→ **STORED DATA**:

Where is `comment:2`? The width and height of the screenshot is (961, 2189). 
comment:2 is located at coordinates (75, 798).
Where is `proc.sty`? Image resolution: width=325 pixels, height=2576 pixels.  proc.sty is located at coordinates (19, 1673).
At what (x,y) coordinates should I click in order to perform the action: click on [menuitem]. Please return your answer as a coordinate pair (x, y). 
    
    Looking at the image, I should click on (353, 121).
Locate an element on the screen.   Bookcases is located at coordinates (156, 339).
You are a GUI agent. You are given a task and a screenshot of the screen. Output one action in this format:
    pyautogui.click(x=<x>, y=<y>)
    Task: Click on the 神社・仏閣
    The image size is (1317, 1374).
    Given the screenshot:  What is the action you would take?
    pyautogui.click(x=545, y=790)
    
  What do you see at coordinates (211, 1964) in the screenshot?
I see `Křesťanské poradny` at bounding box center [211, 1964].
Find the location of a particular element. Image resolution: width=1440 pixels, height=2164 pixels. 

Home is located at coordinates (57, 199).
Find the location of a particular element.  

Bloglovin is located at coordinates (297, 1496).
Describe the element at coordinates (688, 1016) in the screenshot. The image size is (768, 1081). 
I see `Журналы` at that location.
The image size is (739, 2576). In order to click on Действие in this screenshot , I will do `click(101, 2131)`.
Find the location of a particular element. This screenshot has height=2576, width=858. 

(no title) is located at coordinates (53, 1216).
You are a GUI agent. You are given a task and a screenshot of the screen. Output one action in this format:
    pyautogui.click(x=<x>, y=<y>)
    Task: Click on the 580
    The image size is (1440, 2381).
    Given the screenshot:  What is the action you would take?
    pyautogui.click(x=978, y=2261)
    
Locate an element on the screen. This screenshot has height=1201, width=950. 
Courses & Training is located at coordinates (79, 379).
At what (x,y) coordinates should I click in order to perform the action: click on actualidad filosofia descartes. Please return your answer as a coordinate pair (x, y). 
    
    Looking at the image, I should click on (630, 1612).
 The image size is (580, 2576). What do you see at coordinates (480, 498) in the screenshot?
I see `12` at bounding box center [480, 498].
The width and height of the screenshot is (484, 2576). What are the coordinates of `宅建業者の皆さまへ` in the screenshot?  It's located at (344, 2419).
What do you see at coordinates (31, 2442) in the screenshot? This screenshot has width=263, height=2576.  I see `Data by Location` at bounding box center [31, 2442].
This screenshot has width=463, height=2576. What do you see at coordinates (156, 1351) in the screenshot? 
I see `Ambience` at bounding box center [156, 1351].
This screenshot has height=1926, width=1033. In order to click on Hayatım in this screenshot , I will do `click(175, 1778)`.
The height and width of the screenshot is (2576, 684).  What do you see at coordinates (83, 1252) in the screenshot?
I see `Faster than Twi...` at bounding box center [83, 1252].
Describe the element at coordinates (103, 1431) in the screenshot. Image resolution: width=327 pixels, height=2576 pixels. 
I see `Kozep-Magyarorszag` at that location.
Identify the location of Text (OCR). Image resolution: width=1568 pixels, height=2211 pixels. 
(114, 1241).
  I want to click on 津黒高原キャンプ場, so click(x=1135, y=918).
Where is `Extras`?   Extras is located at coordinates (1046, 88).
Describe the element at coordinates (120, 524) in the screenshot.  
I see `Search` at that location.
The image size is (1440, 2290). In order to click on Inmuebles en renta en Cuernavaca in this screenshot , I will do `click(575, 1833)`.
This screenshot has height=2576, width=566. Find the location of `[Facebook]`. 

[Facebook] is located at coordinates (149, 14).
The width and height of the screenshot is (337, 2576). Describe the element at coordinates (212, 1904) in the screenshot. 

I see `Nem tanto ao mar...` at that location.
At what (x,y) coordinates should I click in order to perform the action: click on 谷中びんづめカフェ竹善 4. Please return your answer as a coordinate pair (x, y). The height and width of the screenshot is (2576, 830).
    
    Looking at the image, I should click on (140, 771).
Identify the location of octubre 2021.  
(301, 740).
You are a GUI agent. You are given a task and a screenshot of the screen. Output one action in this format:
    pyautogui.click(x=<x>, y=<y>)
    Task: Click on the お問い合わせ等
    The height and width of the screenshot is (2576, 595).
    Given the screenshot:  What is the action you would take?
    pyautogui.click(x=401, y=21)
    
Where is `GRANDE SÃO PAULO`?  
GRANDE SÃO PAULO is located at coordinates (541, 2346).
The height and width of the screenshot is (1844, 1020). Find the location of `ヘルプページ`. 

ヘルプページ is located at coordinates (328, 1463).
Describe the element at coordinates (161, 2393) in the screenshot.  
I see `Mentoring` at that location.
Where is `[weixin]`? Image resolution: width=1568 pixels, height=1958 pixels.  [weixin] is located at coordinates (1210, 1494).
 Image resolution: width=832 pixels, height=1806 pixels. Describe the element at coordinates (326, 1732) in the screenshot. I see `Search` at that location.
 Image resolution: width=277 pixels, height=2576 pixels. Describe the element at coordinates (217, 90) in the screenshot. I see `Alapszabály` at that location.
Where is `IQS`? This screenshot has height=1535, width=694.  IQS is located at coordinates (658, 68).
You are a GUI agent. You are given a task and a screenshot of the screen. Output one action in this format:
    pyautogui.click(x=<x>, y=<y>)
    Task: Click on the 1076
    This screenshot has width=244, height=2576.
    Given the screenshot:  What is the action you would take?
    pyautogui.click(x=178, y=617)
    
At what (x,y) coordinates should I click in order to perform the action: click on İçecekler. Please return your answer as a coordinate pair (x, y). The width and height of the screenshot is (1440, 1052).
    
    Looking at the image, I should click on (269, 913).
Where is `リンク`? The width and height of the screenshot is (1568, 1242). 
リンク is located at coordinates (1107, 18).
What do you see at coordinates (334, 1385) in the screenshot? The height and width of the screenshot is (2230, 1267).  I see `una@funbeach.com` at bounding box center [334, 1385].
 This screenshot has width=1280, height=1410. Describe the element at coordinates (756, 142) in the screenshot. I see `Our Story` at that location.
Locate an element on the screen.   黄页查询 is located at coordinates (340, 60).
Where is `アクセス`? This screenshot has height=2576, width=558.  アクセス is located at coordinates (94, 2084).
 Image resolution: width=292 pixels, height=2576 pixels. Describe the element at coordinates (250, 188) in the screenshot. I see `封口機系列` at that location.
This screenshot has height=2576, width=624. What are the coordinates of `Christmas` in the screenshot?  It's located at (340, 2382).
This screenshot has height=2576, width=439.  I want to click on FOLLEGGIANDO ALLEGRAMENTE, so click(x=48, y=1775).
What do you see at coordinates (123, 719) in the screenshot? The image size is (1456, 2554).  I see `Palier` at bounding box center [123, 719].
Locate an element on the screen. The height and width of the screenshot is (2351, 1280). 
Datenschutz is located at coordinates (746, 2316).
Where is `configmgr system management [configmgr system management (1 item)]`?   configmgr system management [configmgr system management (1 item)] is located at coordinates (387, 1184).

→ **WHAT IS BEING ASKED**:
Copy out the records shown above, every one, exactly.

→ **COMPLETED EXERCISE**:
Where is `comment:2`? The width and height of the screenshot is (961, 2189). 
comment:2 is located at coordinates (75, 798).
Where is `proc.sty`? Image resolution: width=325 pixels, height=2576 pixels.  proc.sty is located at coordinates (19, 1673).
At what (x,y) coordinates should I click in order to perform the action: click on [menuitem]. Please return your answer as a coordinate pair (x, y). 
    
    Looking at the image, I should click on (353, 121).
Locate an element on the screen.   Bookcases is located at coordinates (156, 339).
You are a GUI agent. You are given a task and a screenshot of the screen. Output one action in this format:
    pyautogui.click(x=<x>, y=<y>)
    Task: Click on the 神社・仏閣
    The image size is (1317, 1374).
    Given the screenshot:  What is the action you would take?
    pyautogui.click(x=545, y=790)
    
  What do you see at coordinates (211, 1964) in the screenshot?
I see `Křesťanské poradny` at bounding box center [211, 1964].
Find the location of a particular element. Image resolution: width=1440 pixels, height=2164 pixels. 

Home is located at coordinates (57, 199).
Find the location of a particular element.  

Bloglovin is located at coordinates (297, 1496).
Describe the element at coordinates (688, 1016) in the screenshot. The image size is (768, 1081). 
I see `Журналы` at that location.
The image size is (739, 2576). In order to click on Действие in this screenshot , I will do `click(101, 2131)`.
Find the location of a particular element. This screenshot has height=2576, width=858. 

(no title) is located at coordinates (53, 1216).
You are a GUI agent. You are given a task and a screenshot of the screen. Output one action in this format:
    pyautogui.click(x=<x>, y=<y>)
    Task: Click on the 580
    The image size is (1440, 2381).
    Given the screenshot:  What is the action you would take?
    pyautogui.click(x=978, y=2261)
    
Locate an element on the screen. This screenshot has height=1201, width=950. 
Courses & Training is located at coordinates (79, 379).
At what (x,y) coordinates should I click in order to perform the action: click on actualidad filosofia descartes. Please return your answer as a coordinate pair (x, y). 
    
    Looking at the image, I should click on (630, 1612).
 The image size is (580, 2576). What do you see at coordinates (480, 498) in the screenshot?
I see `12` at bounding box center [480, 498].
The width and height of the screenshot is (484, 2576). What are the coordinates of `宅建業者の皆さまへ` in the screenshot?  It's located at (344, 2419).
What do you see at coordinates (31, 2442) in the screenshot? This screenshot has width=263, height=2576.  I see `Data by Location` at bounding box center [31, 2442].
This screenshot has width=463, height=2576. What do you see at coordinates (156, 1351) in the screenshot? 
I see `Ambience` at bounding box center [156, 1351].
This screenshot has height=1926, width=1033. In order to click on Hayatım in this screenshot , I will do `click(175, 1778)`.
The height and width of the screenshot is (2576, 684).  What do you see at coordinates (83, 1252) in the screenshot?
I see `Faster than Twi...` at bounding box center [83, 1252].
Describe the element at coordinates (103, 1431) in the screenshot. Image resolution: width=327 pixels, height=2576 pixels. 
I see `Kozep-Magyarorszag` at that location.
Identify the location of Text (OCR). Image resolution: width=1568 pixels, height=2211 pixels. 
(114, 1241).
  I want to click on 津黒高原キャンプ場, so click(x=1135, y=918).
Where is `Extras`?   Extras is located at coordinates (1046, 88).
Describe the element at coordinates (120, 524) in the screenshot.  
I see `Search` at that location.
The image size is (1440, 2290). In order to click on Inmuebles en renta en Cuernavaca in this screenshot , I will do `click(575, 1833)`.
This screenshot has height=2576, width=566. Find the location of `[Facebook]`. 

[Facebook] is located at coordinates (149, 14).
The width and height of the screenshot is (337, 2576). Describe the element at coordinates (212, 1904) in the screenshot. 

I see `Nem tanto ao mar...` at that location.
At what (x,y) coordinates should I click in order to perform the action: click on 谷中びんづめカフェ竹善 4. Please return your answer as a coordinate pair (x, y). The height and width of the screenshot is (2576, 830).
    
    Looking at the image, I should click on (140, 771).
Identify the location of octubre 2021.  
(301, 740).
You are a GUI agent. You are given a task and a screenshot of the screen. Output one action in this format:
    pyautogui.click(x=<x>, y=<y>)
    Task: Click on the お問い合わせ等
    The height and width of the screenshot is (2576, 595).
    Given the screenshot:  What is the action you would take?
    pyautogui.click(x=401, y=21)
    
Where is `GRANDE SÃO PAULO`?  
GRANDE SÃO PAULO is located at coordinates (541, 2346).
The height and width of the screenshot is (1844, 1020). Find the location of `ヘルプページ`. 

ヘルプページ is located at coordinates (328, 1463).
Describe the element at coordinates (161, 2393) in the screenshot.  
I see `Mentoring` at that location.
Where is `[weixin]`? Image resolution: width=1568 pixels, height=1958 pixels.  [weixin] is located at coordinates (1210, 1494).
 Image resolution: width=832 pixels, height=1806 pixels. Describe the element at coordinates (326, 1732) in the screenshot. I see `Search` at that location.
 Image resolution: width=277 pixels, height=2576 pixels. Describe the element at coordinates (217, 90) in the screenshot. I see `Alapszabály` at that location.
Where is `IQS`? This screenshot has height=1535, width=694.  IQS is located at coordinates (658, 68).
You are a GUI agent. You are given a task and a screenshot of the screen. Output one action in this format:
    pyautogui.click(x=<x>, y=<y>)
    Task: Click on the 1076
    This screenshot has width=244, height=2576.
    Given the screenshot:  What is the action you would take?
    pyautogui.click(x=178, y=617)
    
At what (x,y) coordinates should I click in order to perform the action: click on İçecekler. Please return your answer as a coordinate pair (x, y). The width and height of the screenshot is (1440, 1052).
    
    Looking at the image, I should click on (269, 913).
Where is `リンク`? The width and height of the screenshot is (1568, 1242). 
リンク is located at coordinates (1107, 18).
What do you see at coordinates (334, 1385) in the screenshot? The height and width of the screenshot is (2230, 1267).  I see `una@funbeach.com` at bounding box center [334, 1385].
 This screenshot has width=1280, height=1410. Describe the element at coordinates (756, 142) in the screenshot. I see `Our Story` at that location.
Locate an element on the screen.   黄页查询 is located at coordinates (340, 60).
Where is `アクセス`? This screenshot has height=2576, width=558.  アクセス is located at coordinates (94, 2084).
 Image resolution: width=292 pixels, height=2576 pixels. Describe the element at coordinates (250, 188) in the screenshot. I see `封口機系列` at that location.
This screenshot has height=2576, width=624. What are the coordinates of `Christmas` in the screenshot?  It's located at (340, 2382).
This screenshot has height=2576, width=439.  I want to click on FOLLEGGIANDO ALLEGRAMENTE, so click(x=48, y=1775).
What do you see at coordinates (123, 719) in the screenshot? The image size is (1456, 2554).  I see `Palier` at bounding box center [123, 719].
Locate an element on the screen. The height and width of the screenshot is (2351, 1280). 
Datenschutz is located at coordinates (746, 2316).
Where is `configmgr system management [configmgr system management (1 item)]`?   configmgr system management [configmgr system management (1 item)] is located at coordinates (387, 1184).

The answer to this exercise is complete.